Inscriptions-Stones-of-Bangalore

The Inscription Stones of Bangalore project aims at preserving the inscription stones discovered in Bangalore region and nearby places by making people aware of the historical significance and heritage of these stones.

This repository aims at OCR Correction of a book called Epigraphia Carnatica Epigraphia Carnatica by B.L. Rice.
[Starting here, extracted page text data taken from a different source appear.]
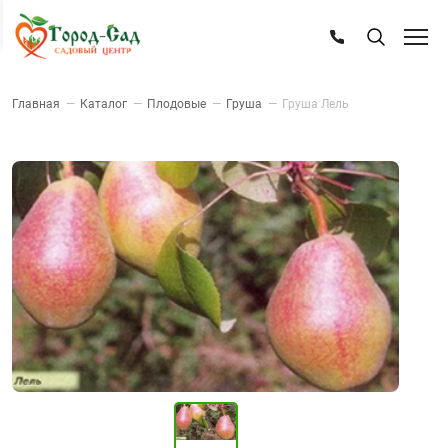
Главная
—
Каталог
—
Плодовые
—
Груша
—
Груша Лель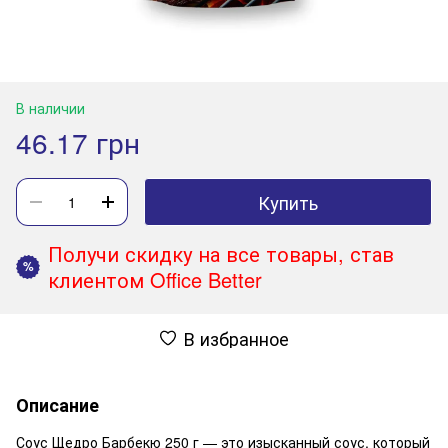
В наличии
46.17 грн
Купить
Получи скидку на все товары, став
%
клиентом Office Better
В избранное
Описание
Соус Щедро Барбекю 250 г — это изысканный соус, который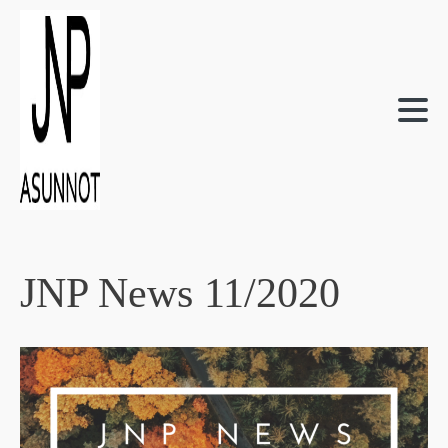
JNP News 11/2020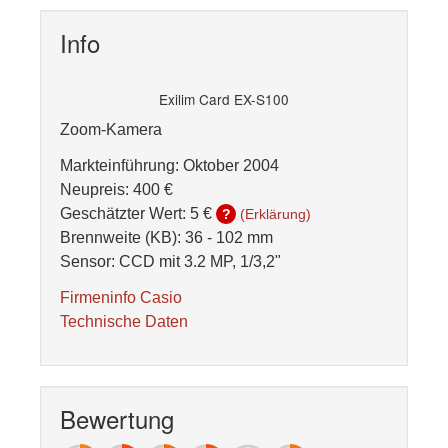
Info
Exilim Card EX-S100
Zoom-Kamera
Markteinführung: Oktober 2004
Neupreis: 400 €
Geschätzter Wert:
5 €
?
(Erklärung)
Brennweite (KB): 36 - 102 mm
Sensor: CCD mit 3.2 MP, 1/3,2"
Firmeninfo Casio
Technische Daten
Bewertung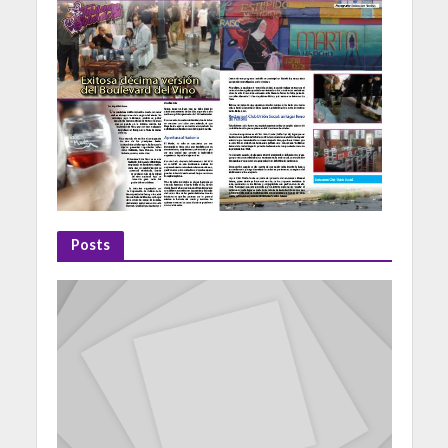
Posts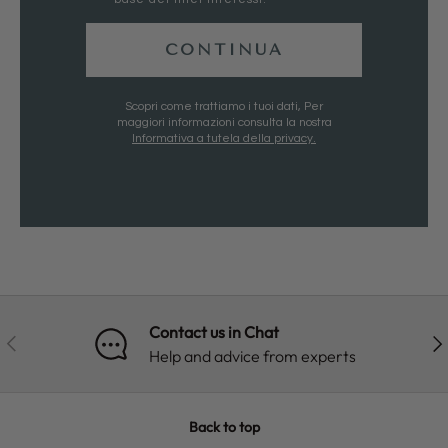
CONTINUA
Scopri come trattiamo i tuoi dati, Per
maggiori informazioni consulta la nostra
Informativa a tutela della privacy.
Contact us in Chat
PREVIOUS
NE
Help and advice from experts
Back to top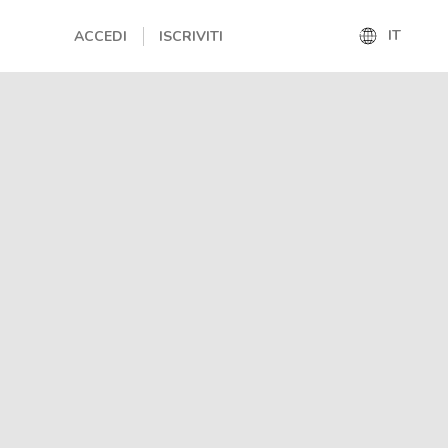
IT
ACCEDI
ISCRIVITI
IT
EN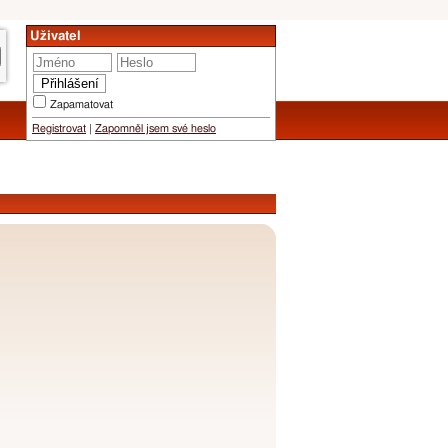
Uživatel
Zapamatovat
Registrovat
|
Zapomněl jsem své heslo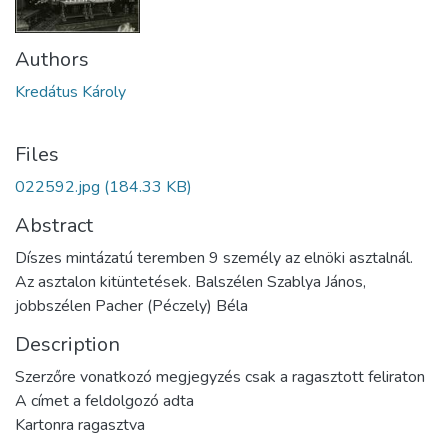
Authors
Kredátus Károly
Files
022592.jpg
(184.33 KB)
Abstract
Díszes mintázatú teremben 9 személy az elnöki asztalnál.
Az asztalon kitüntetések. Balszélen Szablya János,
jobbszélen Pacher (Péczely) Béla
Description
Szerzőre vonatkozó megjegyzés csak a ragasztott feliraton
A címet a feldolgozó adta
Kartonra ragasztva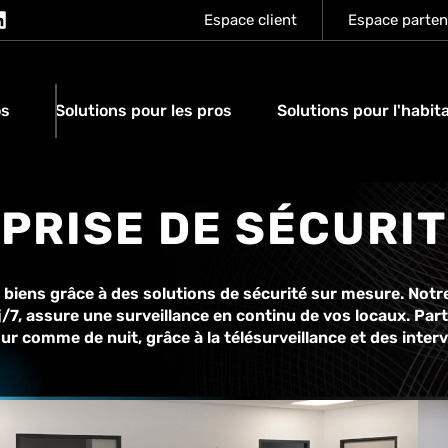
Espace client
Espace parten
os
Solutions pour les pros
Solutions pour l'habit
PRISE DE SÉCURI
 biens grâce à des solutions de sécurité sur mesure. Notre
/7, assure une surveillance en continu de vos locaux. Par
our comme de nuit, grâce à la télésurveillance et des inte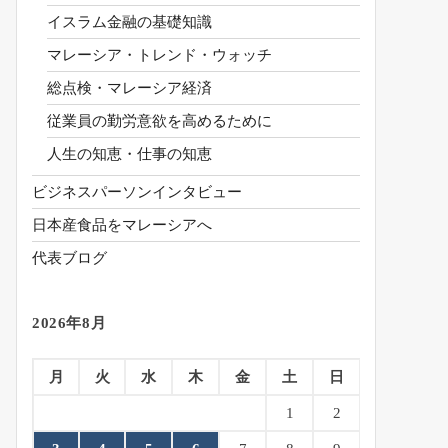
イスラム金融の基礎知識
マレーシア・トレンド・ウォッチ
総点検・マレーシア経済
従業員の勤労意欲を高めるために
人生の知恵・仕事の知恵
ビジネスパーソンインタビュー
日本産食品をマレーシアへ
代表ブログ
2026年8月
月
火
水
木
金
土
日
1
2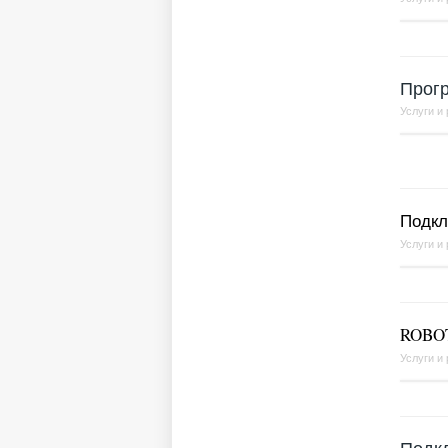
Прог
Услуги и
Подкл
Услуги и
ROBOT
Услуги и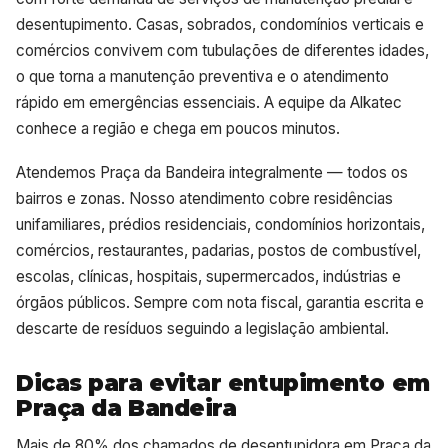
desentupimento. Casas, sobrados, condomínios verticais e
comércios convivem com tubulações de diferentes idades,
o que torna a manutenção preventiva e o atendimento
rápido em emergências essenciais. A equipe da Alkatec
conhece a região e chega em poucos minutos.
Atendemos Praça da Bandeira integralmente — todos os
bairros e zonas. Nosso atendimento cobre residências
unifamiliares, prédios residenciais, condomínios horizontais,
comércios, restaurantes, padarias, postos de combustível,
escolas, clínicas, hospitais, supermercados, indústrias e
órgãos públicos. Sempre com nota fiscal, garantia escrita e
descarte de resíduos seguindo a legislação ambiental.
Dicas para evitar entupimento em
Praça da Bandeira
Mais de 80% dos chamados de desentupidora em Praça da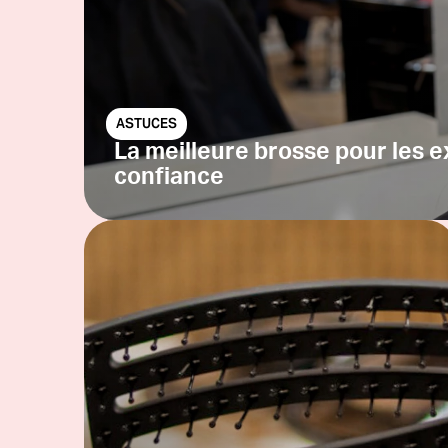
ASTUCES
La meilleure brosse pour les ex
confiance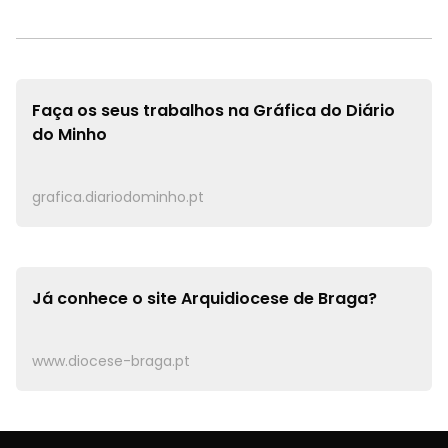
Faça os seus trabalhos na
Gráfica do Diário
do Minho
grafica.diariodominho.pt
Já conhece o site
Arquidiocese de Braga?
www.diocese-braga.pt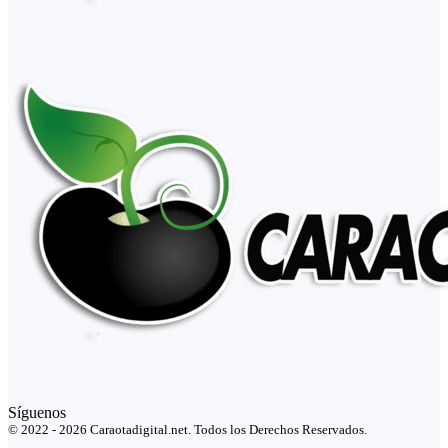
Síguenos
© 2022 - 2026 Caraotadigital.net. Todos los Derechos Reservados.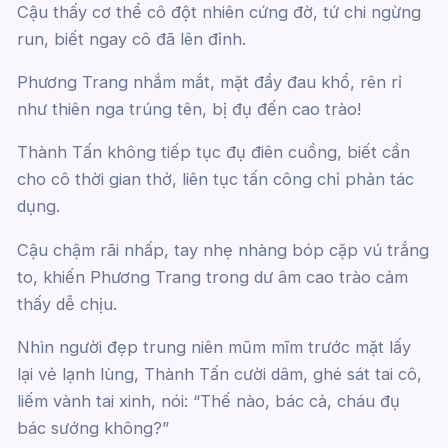
Cậu thấy cơ thể cô đột nhiên cứng đờ, tứ chi ngừng
run, biết ngay cô đã lên đỉnh.
Phương Trang nhắm mắt, mặt đầy đau khổ, rên rỉ
như thiên nga trúng tên, bị đụ đến cao trào!
Thành Tấn không tiếp tục đụ điên cuồng, biết cần
cho cô thời gian thở, liên tục tấn công chỉ phản tác
dụng.
Cậu chậm rãi nhấp, tay nhẹ nhàng bóp cặp vú trắng
to, khiến Phương Trang trong dư âm cao trào cảm
thấy dễ chịu.
Nhìn người đẹp trung niên mũm mĩm trước mặt lấy
lại vẻ lạnh lùng, Thành Tấn cười dâm, ghé sát tai cô,
liếm vành tai xinh, nói: “Thế nào, bác cả, cháu đụ
bác sướng không?”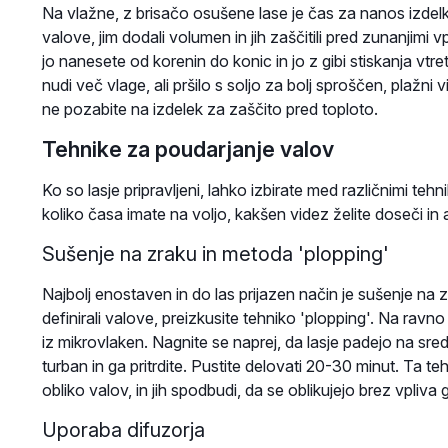
Na vlažne, z brisačo osušene lase je čas za nanos izdelk
valove, jim dodali volumen in jih zaščitili pred zunanjimi vp
jo nanesete od korenin do konic in jo z gibi stiskanja vtr
nudi več vlage, ali pršilo s soljo za bolj sproščen, plažni
ne pozabite na izdelek za zaščito pred toploto.
Tehnike za poudarjanje valov
Ko so lasje pripravljeni, lahko izbirate med različnimi teh
koliko časa imate na voljo, kakšen videz želite doseči in al
Sušenje na zraku in metoda 'plopping'
Najbolj enostaven in do las prijazen način je sušenje na
definirali valove, preizkusite tehniko 'plopping'. Na rav
iz mikrovlaken. Nagnite se naprej, da lasje padejo na sred
turban in ga pritrdite. Pustite delovati 20-30 minut. Ta t
obliko valov, in jih spodbudi, da se oblikujejo brez vpliva g
Uporaba difuzorja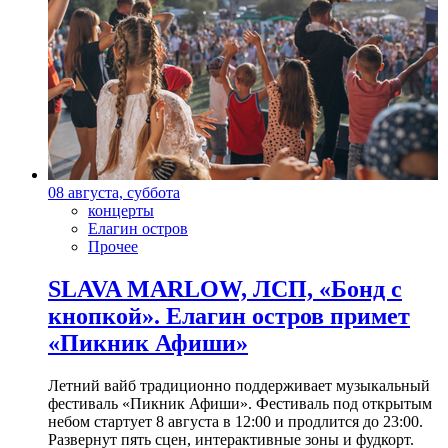
08 августа, суббота
концерты
Елагин остров
Прочее
SLAVA MARLOW, ЛСП, «Бонд с
кнопкой». Елагин остров примет
«Пикник Афиши»
Летний вайб традиционно поддерживает музыкальный
фестиваль «Пикник Афиши». Фестиваль под открытым
небом стартует 8 августа в 12:00 и продлится до 23:00.
Развернут пять сцен, интерактивные зоны и фудкорт.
The OCR conversion of the book conatins many English as well as Kannada errors so first an analysis of different types of errors is done.

Analysis of Errors

Single characters recognized as multiple characters - SCMC
Multiple characters recognized as one character - MCOC
Division and concatenation of words - DAC
Single character recognized as another character - SCAC
Format - Original Characters = Misinterpreted Character

SCMC MCOC DAC SAC Unique Errors
w = vv es = * goingbangalore f = i sprar = sprang
t = tt ti = a beit r = i missing i
h = ii ( = c foras l = i missing d
m = tn re = n boundarie s u = a firm

The above table illustrates how the analysis of errors is done.

Implementation

  • A web scraper was designed to extract the book Epigraphia Karnataka into a Soft copy as it is not available online.
  • Cleaned the text , removed diacritical marks and other symbols.
  • Created a Kannada Words Dictionary to work on the Transliterations part of the book Epigraphia Karnataka.
  • Removed all the English words from the text.(So we are left with English error words and proper nouns)
  • Modified a spell checker algorithm to suit our need
  • First we pass a small lexicon and check which words don’t change and can classify those words as proper nouns.
  • After that we remove proper nouns from the list of error words.
  • Now we are left with English error words , which are passed through the algorithm and corrected.

The below images describe how the correction is done-
As it can be seen, 'ttlugu' has been corrected to 'telugu' and 'ou' has been corrected to 'on'.

Further Work

  • Resolve all Kannada errors from Transliterations part.
  • To be able to separate all the proper nouns from the text.
  • Improve the accuracy of the algorithm to correct more error words precisely.